* [AIM OF THE EXERCISE]
Print out each entry below exactly; do not carry over any image.

* [PROVIDED RECORDS]
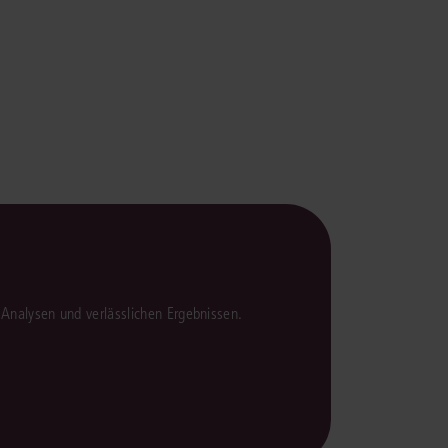
rrecht
lprozessrecht
en Analysen und verlässlichen Ergebnissen.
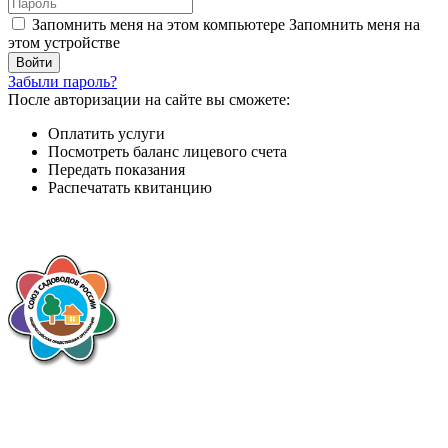
Запомнить меня на этом компьютере
Запомнить меня на
этом устройстве
Забыли пароль?
После авторизации на сайте вы сможете:
Оплатить услуги
Посмотреть баланс лицевого счета
Передать показания
Распечатать квитанцию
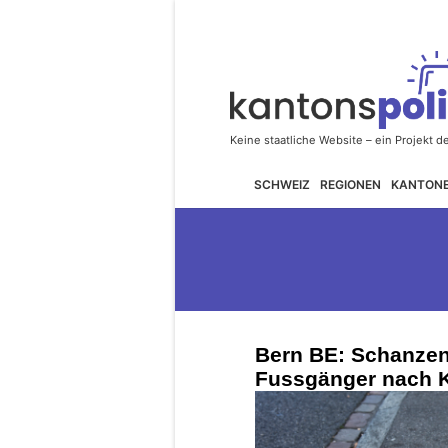
SCHWEIZ
REGIONEN
KANTON
Bern BE: Schanzen
Fussgänger nach Ko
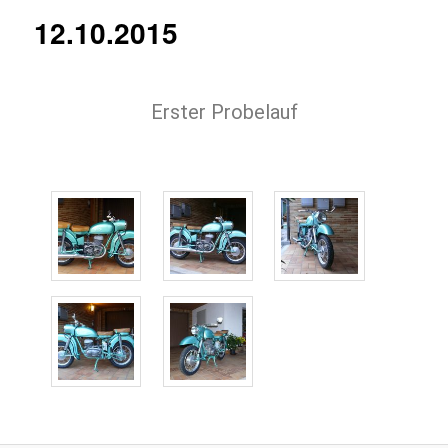
12.10.2015
Erster Probelauf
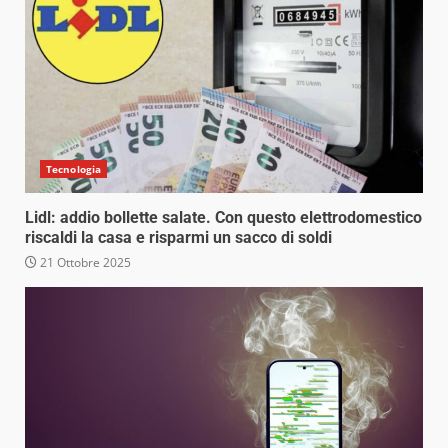
Tecnologia
Lidl: addio bollette salate. Con questo elettrodomestico
riscaldi la casa e risparmi un sacco di soldi
21 Ottobre 2025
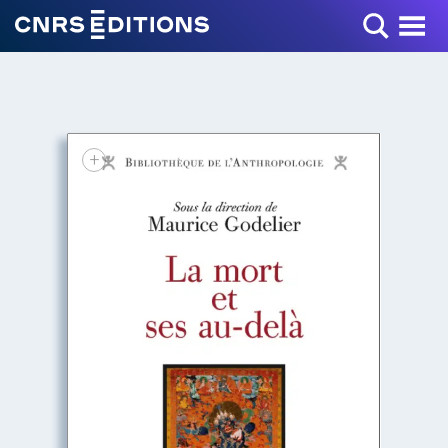
Toggle Menu
+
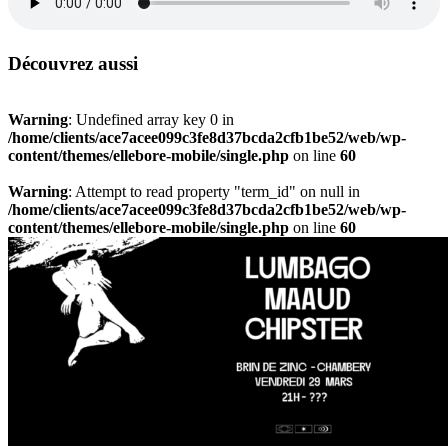
Découvrez aussi
Warning
: Undefined array key 0 in
/home/clients/ace7acee099c3fe8d37bcda2cfb1be52/web/wp-
content/themes/ellebore-mobile/single.php
on line
60
Warning
: Attempt to read property "term_id" on null in
/home/clients/ace7acee099c3fe8d37bcda2cfb1be52/web/wp-
content/themes/ellebore-mobile/single.php
on line
60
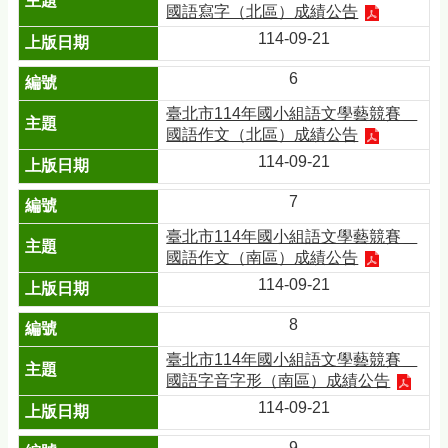
國語寫字（北區）成績公告
114-09-21
6
臺北市114年國小組語文學藝競賽＿
國語作文（北區）成績公告
114-09-21
7
臺北市114年國小組語文學藝競賽＿
國語作文（南區）成績公告
114-09-21
8
臺北市114年國小組語文學藝競賽＿
國語字音字形（南區）成績公告
114-09-21
9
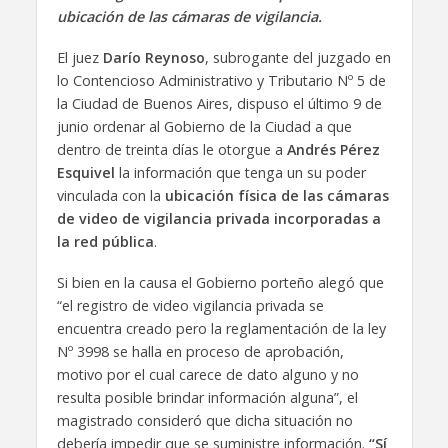
ubicación de las cámaras de vigilancia.
El juez
Darío Reynoso
, subrogante del juzgado en
lo Contencioso Administrativo y Tributario Nº 5 de
la Ciudad de Buenos Aires, dispuso el último 9 de
junio ordenar al Gobierno de la Ciudad a que
dentro de treinta días le otorgue a
Andrés Pérez
Esquivel
la información que tenga un su poder
vinculada con la
ubicación física de las cámaras
de video de vigilancia privada incorporadas a
la red pública
.
Si bien en la causa el Gobierno porteño alegó que
“el registro de video vigilancia privada se
encuentra creado pero la reglamentación de la ley
Nº 3998 se halla en proceso de aprobación,
motivo por el cual carece de dato alguno y no
resulta posible brindar información alguna”, el
magistrado consideró que dicha situación no
debería impedir que se suministre información.
“Sí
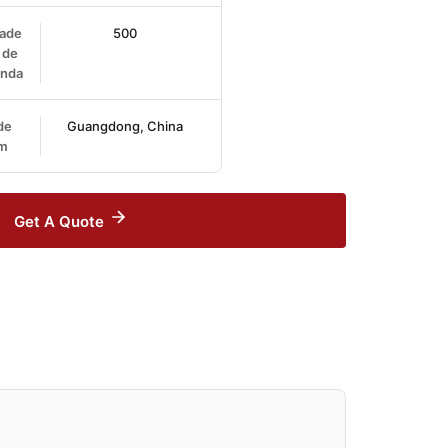
ade
500
 de
nda
de
Guangdong, China
em
Get A Quote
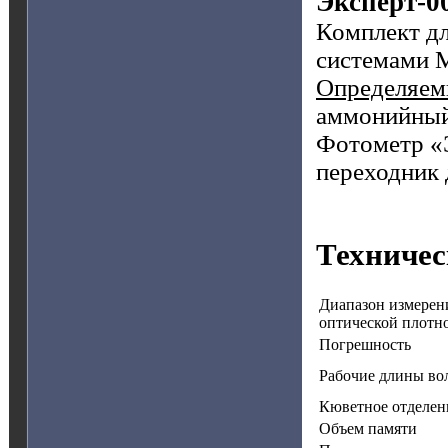
Эксперт-0
Комплект дл
системами 
Определяем
аммонийный
Фотометр «Э
переходник 
Техничес
Диапазон измерен
оптической плотн
Погрешность
Рабочие длины во
Кюветное отделен
Объем памяти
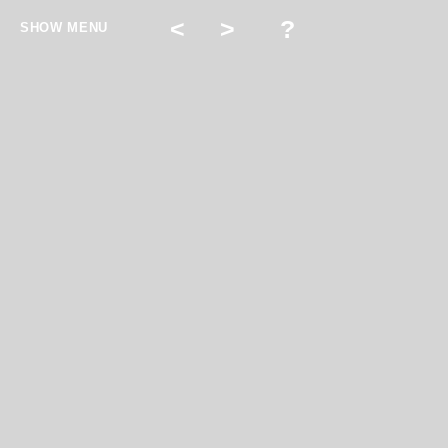
<
>
?
SHOW MENU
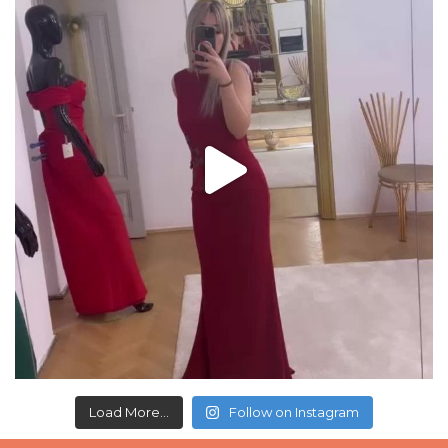
Load More...
Follow on Instagram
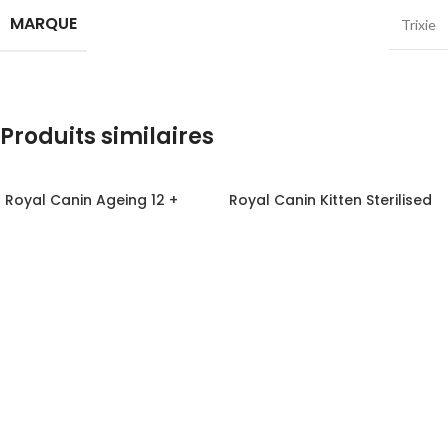
MARQUE
Trixie
Produits similaires
Royal Canin Ageing 12 +
Royal Canin Kitten Sterilised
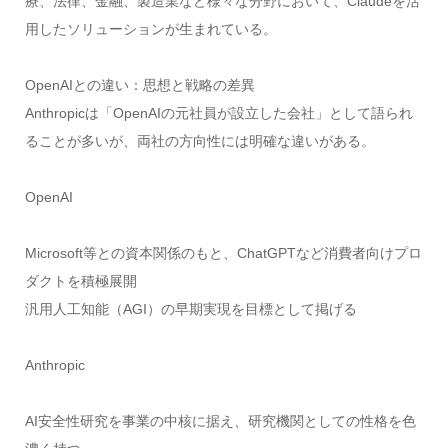
療、法律、金融、製造業など様々な分野において、Claudeを活
用したソリューションが生まれている。
OpenAIとの違い：思想と戦略の差異
Anthropicは「OpenAIの元社員が設立した会社」として語られ
ることが多いが、両社の方向性には明確な違いがある。
OpenAI
Microsoft等との資本関係のもと、ChatGPTなど消費者向けプロ
ダクトを積極展開
汎用人工知能（AGI）の早期実現を目標として掲げる
Anthropic
AI安全性研究を事業の中核に据え、研究機関としての性格を色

* [YOUR RESPONSE]
rrecht
lprozessrecht
en Analysen und verlässlichen Ergebnissen.
Запомнить меня на этом компьютере
Запомнить меня на
этом устройстве
Забыли пароль?
После авторизации на сайте вы сможете:
Оплатить услуги
Посмотреть баланс лицевого счета
Передать показания
Распечатать квитанцию
SCHWEIZ
REGIONEN
KANTON
Bern BE: Schanzen
Fussgänger nach Ko
12.10.2015
Erster Probelauf
Tecnologia
Lidl: addio bollette salate. Con questo elettrodomestico
riscaldi la casa e risparmi un sacco di soldi
21 Ottobre 2025
Toggle Menu
+
Découvrez aussi
Warning
: Undefined array key 0 in
/home/clients/ace7acee099c3fe8d37bcda2cfb1be52/web/wp-
content/themes/ellebore-mobile/single.php
on line
60
Warning
: Attempt to read property "term_id" on null in
/home/clients/ace7acee099c3fe8d37bcda2cfb1be52/web/wp-
content/themes/ellebore-mobile/single.php
on line
60
國語寫字（北區）成績公告
114-09-21
6
臺北市114年國小組語文學藝競賽＿
國語作文（北區）成績公告
114-09-21
7
臺北市114年國小組語文學藝競賽＿
國語作文（南區）成績公告
114-09-21
8
臺北市114年國小組語文學藝競賽＿
國語字音字形（南區）成績公告
114-09-21
9
ubicación de las cámaras de vigilancia.
El juez
Darío Reynoso
, subrogante del juzgado en
lo Contencioso Administrativo y Tributario Nº 5 de
la Ciudad de Buenos Aires, dispuso el último 9 de
junio ordenar al Gobierno de la Ciudad a que
dentro de treinta días le otorgue a
Andrés Pérez
Esquivel
la información que tenga un su poder
vinculada con la
ubicación física de las cámaras
de video de vigilancia privada incorporadas a
la red pública
.
Si bien en la causa el Gobierno porteño alegó que
“el registro de video vigilancia privada se
encuentra creado pero la reglamentación de la ley
Nº 3998 se halla en proceso de aprobación,
motivo por el cual carece de dato alguno y no
resulta posible brindar información alguna”, el
magistrado consideró que dicha situación no
debería impedir que se suministre información.
“Sí
ade
500
 de
nda
de
Guangdong, China
em
Get A Quote
Эксперт-0
Комплект дл
системами 
Определяем
аммонийный
Фотометр «Э
переходник 
Техничес
Диапазон измерен
оптической плотн
Погрешность
Рабочие длины во
Кюветное отделен
Объем памяти
<
>
?
SHOW MENU
Load More...
Follow on Instagram
MARQUE
Trixie
Produits similaires
Royal Canin Ageing 12 +
Royal Canin Kitten Sterilised
療、法律、金融、製造業など様々な分野において、Claudeを活
用したソリューションが生まれている。
OpenAIとの違い：思想と戦略の差異
Anthropicは「OpenAIの元社員が設立した会社」として語られ
ることが多いが、両社の方向性には明確な違いがある。
OpenAI
Microsoft等との資本関係のもと、ChatGPTなど消費者向けプロ
ダクトを積極展開
汎用人工知能（AGI）の早期実現を目標として掲げる
Anthropic
AI安全性研究を事業の中核に据え、研究機関としての性格を色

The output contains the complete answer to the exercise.